# RIP Sophie



## Gudewife (Jun 27, 2004)

Yesterday my neighbour's collie Sophie went to join her best friend Skeeter at the Bridge. She was a beautiful dog, and her health had been declining on and off for the last year. One front paw had become so arthritic and deformed that it turned in almost 90 degrees, and she didn't tolerate the painkillers well. She'd have a couple of good weeks followed by a couple of bad days, but still enjoyed her cookies, short walks, and barking like a ninny at airplanes, squirrels, and imaginary snakes.

Yesterday, her paw was turned around almost backwards, she couldn't walk, and just laid on Skeeter's old bed panting heavily. My neighbours took her to the vet and they sedated her to fully examine her paw...Sophie looked so peaceful and relaxed, happier than she'd been in a long time, and they decided that it was time to let her go to be with Skeeter. They couldn't justify her pain.
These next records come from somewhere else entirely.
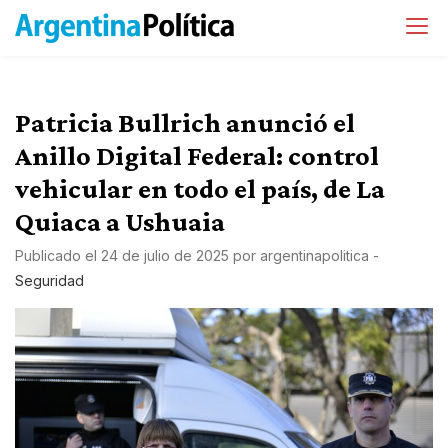
Patricia Bullrich anunció el
Anillo Digital Federal: control
vehicular en todo el país, de La
Quiaca a Ushuaia
Publicado el
24 de julio de 2025
por
argentinapolitica
-
Seguridad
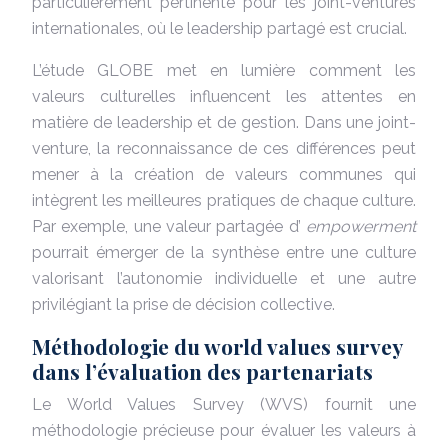
particulièrement pertinente pour les joint-ventures
internationales, où le leadership partagé est crucial.
L’étude GLOBE met en lumière comment les
valeurs culturelles influencent les attentes en
matière de leadership et de gestion. Dans une joint-
venture, la reconnaissance de ces différences peut
mener à la création de valeurs communes qui
intègrent les meilleures pratiques de chaque culture.
Par exemple, une valeur partagée d’
empowerment
pourrait émerger de la synthèse entre une culture
valorisant l’autonomie individuelle et une autre
privilégiant la prise de décision collective.
Méthodologie du world values survey
dans l’évaluation des partenariats
Le World Values Survey (WVS) fournit une
méthodologie précieuse pour évaluer les valeurs à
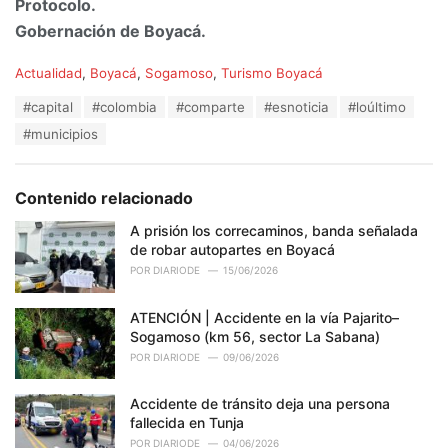
Protocolo.
Gobernación de Boyacá.
C
Actualidad
,
Boyacá
,
Sogamoso
,
Turismo Boyacá
a
T
#capital
#colombia
#comparte
#esnoticia
#loúltimo
t
a
e
#municipios
g
g
s
o
:
r
Contenido relacionado
i
e
A prisión los correcaminos, banda señalada
s
de robar autopartes en Boyacá
:
POR
DIARIODE
15/06/2026
ATENCIÓN | Accidente en la vía Pajarito–
Sogamoso (km 56, sector La Sabana)
POR
DIARIODE
09/06/2026
Accidente de tránsito deja una persona
fallecida en Tunja
POR
DIARIODE
04/06/2026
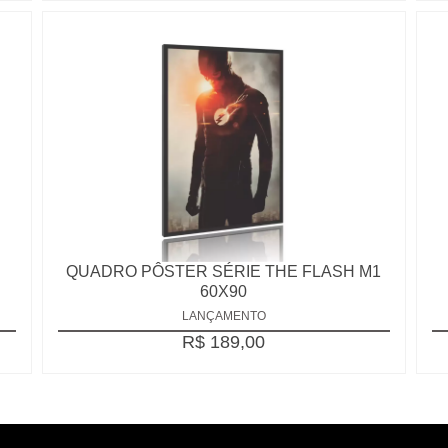
QUADRO PÔSTER SÉRIE THE FLASH M1
60X90
LANÇAMENTO
R$ 189,00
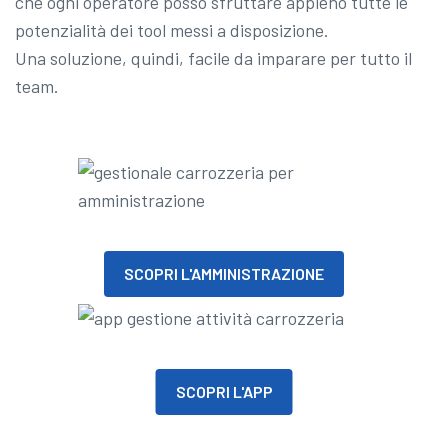
che ogni operatore posso sfruttare appieno tutte le
potenzialità dei tool messi a disposizione.
Una soluzione, quindi, facile da imparare per tutto il
team.
SCOPRI L'AMMINISTRAZIONE
SCOPRI L'APP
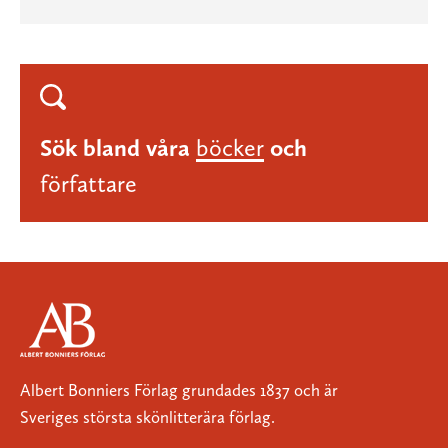
Sök bland våra
böcker
och
författare
Albert Bonniers Förlag grundades 1837 och är
Sveriges största skönlitterära förlag.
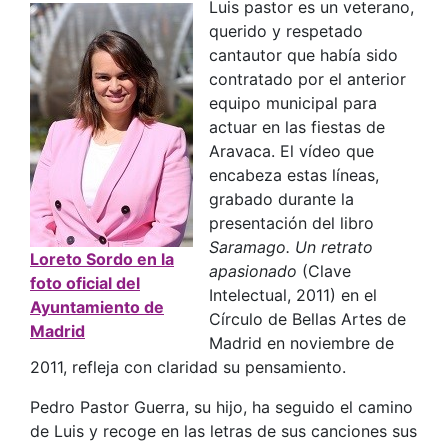
Luis pastor es un veterano,
querido y respetado
cantautor que había sido
contratado por el anterior
equipo municipal para
actuar en las fiestas de
Aravaca. El vídeo que
encabeza estas líneas,
grabado durante la
presentación del libro
Saramago. Un retrato
Loreto Sordo en la
apasionado
(Clave
foto oficial del
Intelectual, 2011) en el
Ayuntamiento de
Círculo de Bellas Artes de
Madrid
Madrid en noviembre de
2011, refleja con claridad su pensamiento.
Pedro Pastor Guerra, su hijo, ha seguido el camino
de Luis y recoge en las letras de sus canciones sus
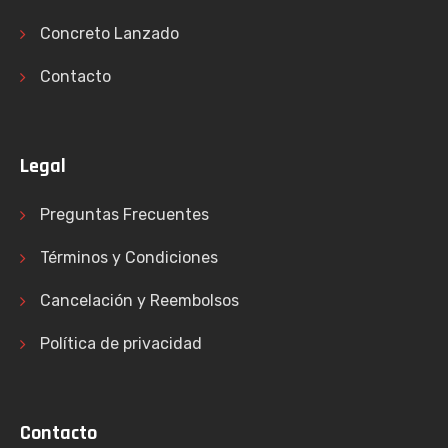
Concreto Lanzado
Contacto
Legal
Preguntas Frecuentes
Términos y Condiciones
Cancelación y Reembolsos
Política de privacidad
Contacto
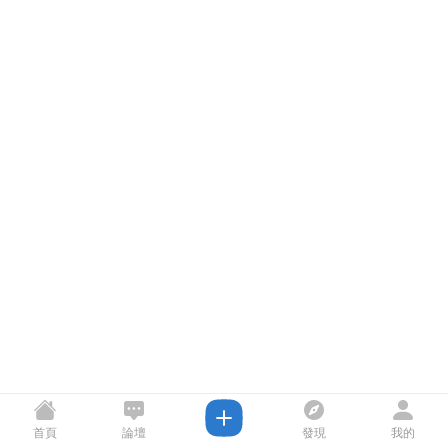
首頁
論壇
發現
我的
She was a sweetheart, and I'm glad that I had a chance to photograph her last summer:










RIP, Sophie...you'll be missed by all of us.


----------



## MA (Mar 30, 2004)

Oh she was a beautiful one. Great picture! RIP Sofie.


----------



## Jeanie (Jun 18, 2003)

Oh, I'm so sad to know that Sophie is gone. She was a beautiful collie, and reminds me so much of my tri-color, Tasha. Is there any dog as gentle, faithful, or beautiful as a collie? What a loss, but she's bounding through beautiful green fields with her friend, Skeeter, now. And my collies are joining her in play. There is no more pain, only joy.

Your neighbor's loss is yours, mine, and all the world's. There is a bit less love and humor in this world because Sophie is no longer here. But heaven is enriched. God bless all of God's beautiful creatures, and thank you, Lord, for sharing them with us, if only for a little while.


----------



## ZAR (Aug 26, 2005)

Looked like a lovely dog  RIP Sophie.....


----------



## Crystal211 (Aug 1, 2004)

I'm so sorry, she was beautiful.


----------